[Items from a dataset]
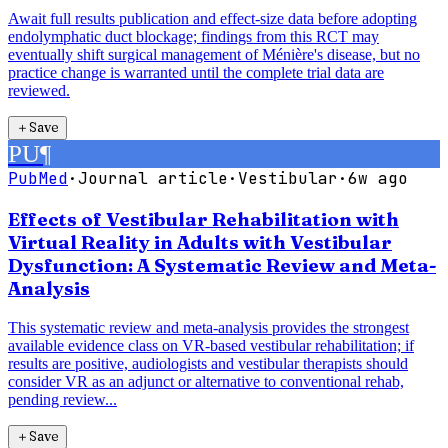
Await full results publication and effect-size data before adopting
endolymphatic duct blockage; findings from this RCT may
eventually shift surgical management of Ménière's disease, but no
practice change is warranted until the complete trial data are
reviewed.
＋
Save
PU
¶
PubMed
·
Journal article
·
Vestibular
·
6w ago
Effects of Vestibular Rehabilitation with
Virtual Reality in Adults with Vestibular
Dysfunction: A Systematic Review and Meta-
Analysis
This systematic review and meta-analysis provides the strongest
available evidence class on VR-based vestibular rehabilitation; if
results are positive, audiologists and vestibular therapists should
consider VR as an adjunct or alternative to conventional rehab,
pending review...
＋
Save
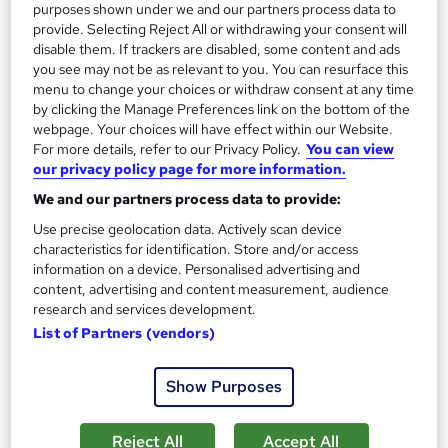
purposes shown under we and our partners process data to
Add to basket
provide. Selecting Reject All or withdrawing your consent will
disable them. If trackers are disabled, some content and ads
you see may not be as relevant to you. You can resurface this
menu to change your choices or withdraw consent at any time
On Demand
by clicking the Manage Preferences link on the bottom of the
webpage. Your choices will have effect within our Website.
For more details, refer to our Privacy Policy.
You can view
our privacy policy page for more information.
We and our partners process data to provide:
Use precise geolocation data. Actively scan device
characteristics for identification. Store and/or access
information on a device. Personalised advertising and
content, advertising and content measurement, audience
research and services development.
Level 3 Diploma in Beauty Therapy - CPD
List of Partners (vendors)
Certified
Skill Arts
Show Purposes
4-in-1 Complete Package | Skincare | Hair care | Hygiene |
Nailcare | Nail Art | Acrylic Nail | Oral Hygiene | Foot care
Reject All
Accept All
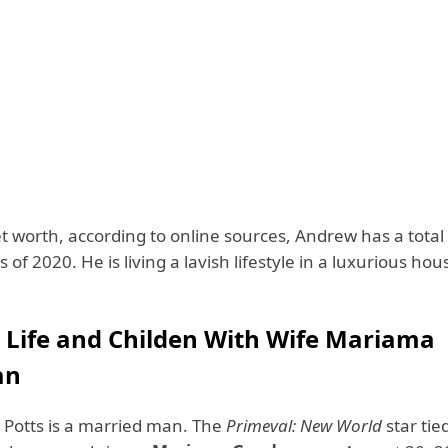
et worth, according to online sources, Andrew has a total
s of 2020. He is living a lavish lifestyle in a luxurious hou
 Life and Childen With Wife Mariama
an
Potts is a married man. The
Primeval: New World
star tie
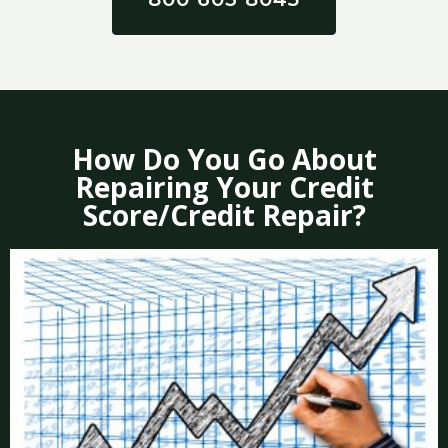
How Do You Go About
Repairing Your Credit
Score/Credit Repair?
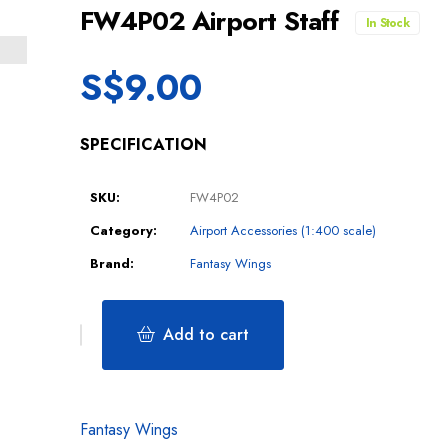
FW4P02 Airport Staff
In Stock
S$
9.00
SPECIFICATION
SKU:
FW4P02
Category:
Airport Accessories (1:400 scale)
Brand:
Fantasy Wings
Add to cart
Fantasy Wings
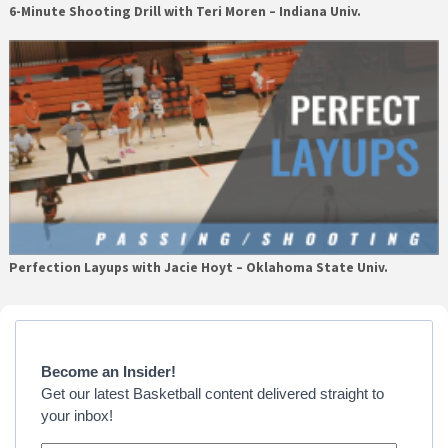
6-Minute Shooting Drill with Teri Moren – Indiana Univ.
Perfection Layups with Jacie Hoyt – Oklahoma State Univ.
Primary
Sidebar
Become an Insider!
Get our latest Basketball content delivered straight to
your inbox!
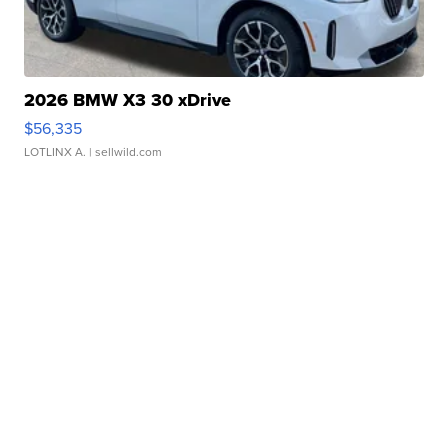
2026 BMW X3 30 xDrive
$56,335
LOTLINX A.
| sellwild.com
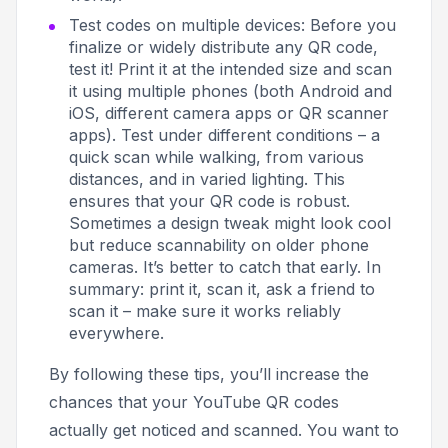
Test codes on multiple devices: Before you
finalize or widely distribute any QR code,
test it! Print it at the intended size and scan
it using multiple phones (both Android and
iOS, different camera apps or QR scanner
apps). Test under different conditions – a
quick scan while walking, from various
distances, and in varied lighting. This
ensures that your QR code is robust.
Sometimes a design tweak might look cool
but reduce scannability on older phone
cameras. It’s better to catch that early. In
summary:
print it, scan it, ask a friend to
scan it
– make sure it works reliably
everywhere.
By following these tips, you’ll increase the
chances that your YouTube QR codes
actually get noticed and scanned. You want to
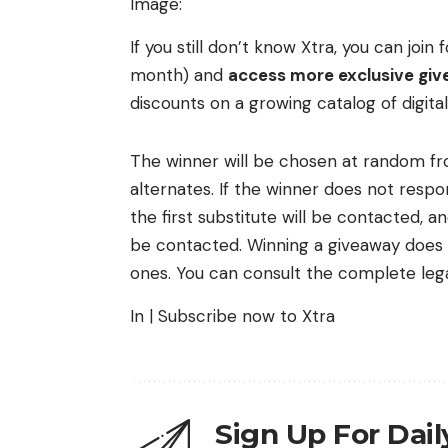
Image:
If you still don’t know Xtra, you can joi
month) and
access more exclusive give
discounts on a growing catalog of digita
The winner will be chosen at random fro
alternates. If the winner does not respon
the first substitute will be contacted, a
be contacted. Winning a giveaway does n
ones. You can consult the complete lega
In | Subscribe now to Xtra
Sign Up For Dai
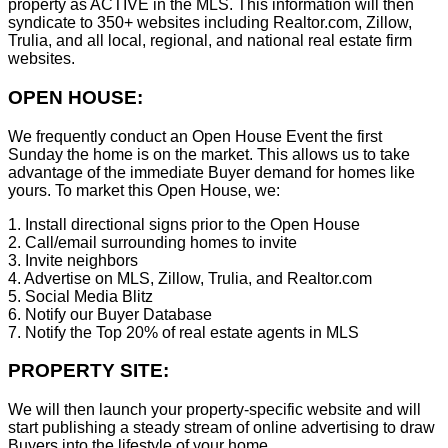
property as ACTIVE in the MLS. This information will then
syndicate to 350+ websites including Realtor.com, Zillow,
Trulia, and all local, regional, and national real estate firm
websites.
OPEN HOUSE:
We frequently conduct an Open House Event the first
Sunday the home is on the market. This allows us to take
advantage of the immediate Buyer demand for homes like
yours. To market this Open House, we:
1. Install directional signs prior to the Open House
2. Call/email surrounding homes to invite
3. Invite neighbors
4. Advertise on MLS, Zillow, Trulia, and Realtor.com
5. Social Media Blitz
6. Notify our Buyer Database
7. Notify the Top 20% of real estate agents in MLS
PROPERTY SITE:
We will then launch your property-specific website and will
start publishing a steady stream of online advertising to draw
Buyers into the lifestyle of your home.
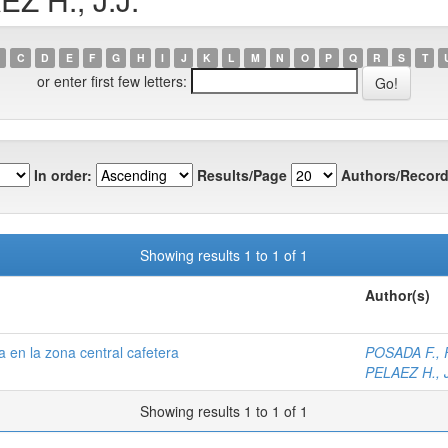
C
D
E
F
G
H
I
J
K
L
M
N
O
P
Q
R
S
T
or enter first few letters:
In order:
Results/Page
Authors/Record
Showing results 1 to 1 of 1
Author(s)
 en la zona central cafetera
POSADA F., F
PELAEZ H., J
Showing results 1 to 1 of 1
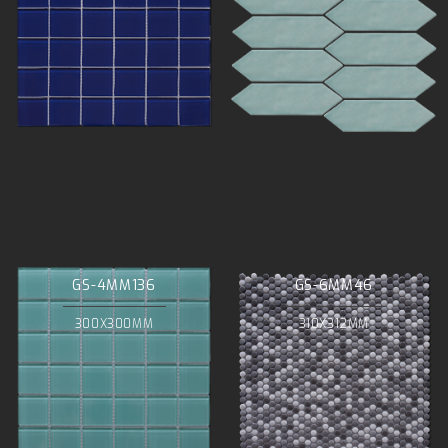
GS-4MM136
GS-6MM46
300X300MM
310X312MM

» **Task item**
Each line from the beginning of the entries up to and including the one containing "you see may" must be restated exactly. Pictures are to be left out.

» **Task result**
Await full results publication and effect-size data before adopting
endolymphatic duct blockage; findings from this RCT may
eventually shift surgical management of Ménière's disease, but no
practice change is warranted until the complete trial data are
reviewed.
＋
Save
PU
¶
PubMed
·
Journal article
·
Vestibular
·
6w ago
Effects of Vestibular Rehabilitation with
Virtual Reality in Adults with Vestibular
Dysfunction: A Systematic Review and Meta-
Analysis
This systematic review and meta-analysis provides the strongest
available evidence class on VR-based vestibular rehabilitation; if
results are positive, audiologists and vestibular therapists should
consider VR as an adjunct or alternative to conventional rehab,
pending review...
＋
Save
purposes shown under we and our partners process data to
Add to basket
provide. Selecting Reject All or withdrawing your consent will
disable them. If trackers are disabled, some content and ads
you see may not be as relevant to you. You can resurface this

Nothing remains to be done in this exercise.